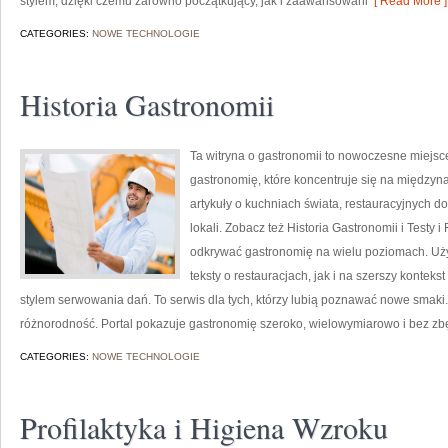
stylem, dzięki czemu zarówno początkujący, jak i zaawansowani
[ Read More ]
CATEGORIES:
NOWE TECHNOLOGIE
Historia Gastronomii
Ta witryna o gastronomii to nowoczesne miejs
gastronomię, które koncentruje się na międzyna
artykuły o kuchniach świata, restauracyjnych d
lokali. Zobacz też Historia Gastronomii i Testy 
odkrywać gastronomię na wielu poziomach. Uży
teksty o restauracjach, jak i na szerszy kontek
stylem serwowania dań. To serwis dla tych, którzy lubią poznawać nowe smaki. 
różnorodność. Portal pokazuje gastronomię szeroko, wielowymiarowo i bez z
CATEGORIES:
NOWE TECHNOLOGIE
Profilaktyka i Higiena Wzroku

· · ·

| BRIEF |
Copy out every line above without change, dropping the pictures.

| EXERCISE OUTPUT |
stylem, dzięki czemu zarówno początkujący, jak i zaawansowani
[ Read More ]
CATEGORIES:
NOWE TECHNOLOGIE
Historia Gastronomii
Ta witryna o gastronomii to nowoczesne miejs
gastronomię, które koncentruje się na międzyna
artykuły o kuchniach świata, restauracyjnych d
lokali. Zobacz też Historia Gastronomii i Testy 
odkrywać gastronomię na wielu poziomach. Uży
teksty o restauracjach, jak i na szerszy kontek
stylem serwowania dań. To serwis dla tych, którzy lubią poznawać nowe smaki. 
różnorodność. Portal pokazuje gastronomię szeroko, wielowymiarowo i bez z
CATEGORIES:
NOWE TECHNOLOGIE
Profilaktyka i Higiena Wzroku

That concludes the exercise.